While some welcomed the new military leader, Captain Moussa Camara, as a break with the past, others worried that he will try to cling to power like the strongman whose death this week touched off the crisis.
Camara had ordered Prime Minister Ahmed Tidiane Souare and other leaders of Guinea's government and armed forces to come out of hiding and turn themselves in at a military barracks within 24 hours. If they did not, he threatened to organize a nationwide search for them.
Souare's mother, Aissatou, said in a telephone interview that her son was no longer prime minister and that he and the other ministers went to the barracks to avoid being hunted down.
Private radio station Liberte FM carried a live broadcast of Souare telling the coup leader, "We are at your disposal." The radio station reported that Camara said the government leaders were then free to leave, but it was not immediately clear where they were.
Later in the day, the head of all armed branches of Guinea's military, General Camara Diarra, also turned himself in at the barracks, as did the head of police and the head of customs.
Souare had not been seen in public since Camara's group of junior officers declared a coup Tuesday, though he had claimed a day later to be still in control. Souare served under longtime dictator Lansana Conte, who died Monday after nearly a quarter-century in power.
Camara has declared himself Guinea's interim leader and pledged to hold a presidential election in two years. But many in the international community say that is too long to wait. The European Union urged Guinea to hold "democratic and transparent" elections within the first three months of 2009.
French President Nicolas Sarkozy's office said Paris is "extremely worried" about the situation in Guinea. The statement said free, fair elections "should be organized in a short time and under international observation."

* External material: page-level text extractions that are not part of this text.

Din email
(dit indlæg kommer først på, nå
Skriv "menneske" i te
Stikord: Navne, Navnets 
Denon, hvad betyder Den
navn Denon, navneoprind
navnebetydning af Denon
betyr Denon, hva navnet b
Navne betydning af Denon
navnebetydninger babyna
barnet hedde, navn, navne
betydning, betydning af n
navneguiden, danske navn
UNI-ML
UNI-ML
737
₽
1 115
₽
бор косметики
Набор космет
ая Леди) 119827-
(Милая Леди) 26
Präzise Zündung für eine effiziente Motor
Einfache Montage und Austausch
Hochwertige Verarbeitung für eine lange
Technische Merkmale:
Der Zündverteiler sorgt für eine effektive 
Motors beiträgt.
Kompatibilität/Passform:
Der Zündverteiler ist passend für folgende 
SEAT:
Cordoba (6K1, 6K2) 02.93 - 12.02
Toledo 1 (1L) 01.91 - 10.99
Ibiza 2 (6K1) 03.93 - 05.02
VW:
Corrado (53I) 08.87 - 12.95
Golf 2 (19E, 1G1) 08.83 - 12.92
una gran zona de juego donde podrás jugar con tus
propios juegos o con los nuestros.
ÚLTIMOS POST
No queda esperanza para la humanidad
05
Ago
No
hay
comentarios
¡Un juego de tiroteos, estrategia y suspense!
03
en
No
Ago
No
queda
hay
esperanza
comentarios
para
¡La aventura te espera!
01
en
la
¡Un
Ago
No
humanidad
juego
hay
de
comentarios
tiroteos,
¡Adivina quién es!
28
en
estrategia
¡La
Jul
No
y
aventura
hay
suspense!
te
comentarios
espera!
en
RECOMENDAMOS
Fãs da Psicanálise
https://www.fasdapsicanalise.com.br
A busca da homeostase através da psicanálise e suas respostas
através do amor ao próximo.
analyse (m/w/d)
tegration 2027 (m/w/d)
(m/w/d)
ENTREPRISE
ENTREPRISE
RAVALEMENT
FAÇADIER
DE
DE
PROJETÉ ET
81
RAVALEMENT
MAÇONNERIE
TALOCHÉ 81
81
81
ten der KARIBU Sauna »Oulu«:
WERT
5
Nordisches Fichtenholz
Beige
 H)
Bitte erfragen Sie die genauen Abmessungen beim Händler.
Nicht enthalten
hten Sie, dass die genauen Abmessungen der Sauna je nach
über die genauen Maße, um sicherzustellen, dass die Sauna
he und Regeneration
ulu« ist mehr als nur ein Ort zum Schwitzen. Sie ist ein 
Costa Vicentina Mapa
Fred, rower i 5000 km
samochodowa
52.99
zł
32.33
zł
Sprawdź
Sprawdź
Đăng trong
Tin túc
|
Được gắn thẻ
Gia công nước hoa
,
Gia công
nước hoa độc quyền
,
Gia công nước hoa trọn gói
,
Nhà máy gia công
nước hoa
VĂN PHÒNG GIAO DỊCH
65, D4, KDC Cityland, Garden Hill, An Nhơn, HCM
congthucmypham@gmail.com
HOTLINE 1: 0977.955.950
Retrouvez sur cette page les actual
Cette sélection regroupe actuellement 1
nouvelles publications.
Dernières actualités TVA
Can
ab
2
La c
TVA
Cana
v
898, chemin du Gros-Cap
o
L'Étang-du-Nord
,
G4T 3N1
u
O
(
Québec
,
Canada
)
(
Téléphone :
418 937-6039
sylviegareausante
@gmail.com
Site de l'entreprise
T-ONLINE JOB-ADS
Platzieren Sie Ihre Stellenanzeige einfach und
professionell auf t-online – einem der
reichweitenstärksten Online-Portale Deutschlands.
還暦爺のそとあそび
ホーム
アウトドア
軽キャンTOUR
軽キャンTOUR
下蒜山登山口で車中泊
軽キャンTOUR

In radio broadcasts yesterday, Camara said that he had no intention of being a candidate in the December 2010 vote, but that his group wants to reestablish order and crack down on corruption.
"I want to warn anyone who thinks they can try to corrupt me or my agents. Money is of no interest to us," Camara said. "There are already people who are starting to show up with bags of money. . . . I will personally go after anyone who tries to corrupt us."
Under Guinea's constitution, parliament leader Aboubacar Sompare was next in line to be president. His whereabouts yesterday were not known.
Some in Conakry said they were ready for a change from the previous regime. On Wednesday, throngs lined Conakry's streets to cheer Camara on as he led a military convoy parade to the presidential palace. But in northern Guinea, about 500 miles from the capital, others expressed concerns about Camara's group, which initially had said it would hold elections within 60 days.